Bild: Klimaaktivist Wolfgang Metzeler-Kick im Protestcamp im Berlin am 29.05.20…
taz: Herr Alt, der Klimaaktivist Wolfgang Metzeler-Kick ist seit März
[1][im Hungerstreik], um [2][den Kanzler dazu zu bringen, in einer
Regierungserklärung die Dramatik der Klimakrise einzugestehen]. Sie kennen
Metzeler-Kick seit Langem, waren auch schon in Aktion mit ihm. Können Sie
als Priester gutheißen, wenn er sein Leben riskiert?

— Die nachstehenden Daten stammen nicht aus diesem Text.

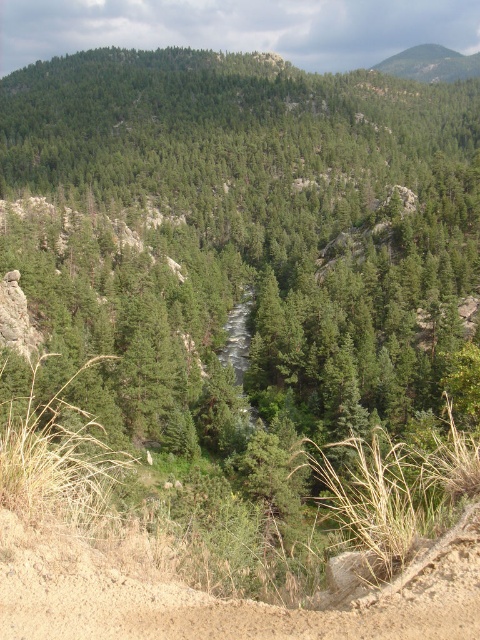 You are hiking and need to decide whether to take the brown sandy dirt track at lower left or the green textured rock at upper right. Which path is more accessible for your hiking boots?

The brown sandy dirt track at lower left is closer to the viewer than the green textured rock at upper right, so it is more accessible for your hiking boots.

You are a hiker planning to walk from the brown sandy dirt track at lower left to the green textured rock at upper right. Based on the scene description, which path would require climbing upwards?

The path to the green textured rock at upper right requires climbing upwards since it is higher in elevation than the brown sandy dirt track at lower left.

You are hiking and need to cross the river. You see a brown sandy dirt track at lower left and a green textured rock at upper right. Which path has a narrower width for crossing?

The brown sandy dirt track at lower left has a lesser width compared to the green textured rock at upper right, so the brown sandy dirt track at lower left is narrower for crossing. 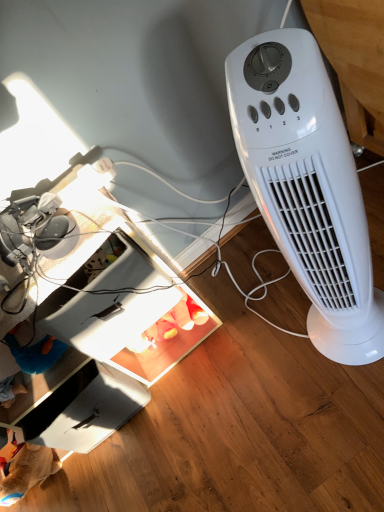 You are a GUI agent. You are given a task and a screenshot of the screen. Output one action in this format:
    pyautogui.click(x=<x>, y=<y>)
    Task: Click on the free space behind white plastic heater at right
    Image resolution: width=384 pixels, height=512 pixels.
    Given the screenshot: What is the action you would take?
    pyautogui.click(x=276, y=295)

Jörg Alt: Ich habe von Anfang an abgeraten von dem Hungerstreik, weil ich
eben nicht überzeugt war, dass der Hungerstreik zur jetzigen Zeit
erfolgreich sein kann. Die Situation ist ganz anders als beim
[3][Hungerstreik 2021 im Bundestagswahlkampf]. Weil die rechte Seite
deutlich stärker geworden ist. Das macht es einem Politiker nochmal
schwerer, auf solche Forderungen einzugehen. Aber nachdem Wolfgang sehr
reflektiert und intelligent die Dinge bedacht hat und sich dafür
entschieden hat, diesen Weg trotzdem zu gehen, respektiere ich das und
unterstütze, wo ich nur kann.
Viele Kritiker:innen führen die Verantwortung an, die Metzeler-Kick für
seinen 14-jährigen Sohn hat.
Verantwortung für Kinder kann zwei Dimensionen haben. Das eine ist, ob ich
mein Kind in eine absehbar schwierigere Zukunft persönlich begleite oder ob
ich versuche, diese absehbar schlimme Zukunft bestmöglich noch in
irgendeiner Weise beeinflussen zu können. In Abwägung aller Gründe hat sich
Wolfgang Metzler-Kick für die zweite Lösung entschieden.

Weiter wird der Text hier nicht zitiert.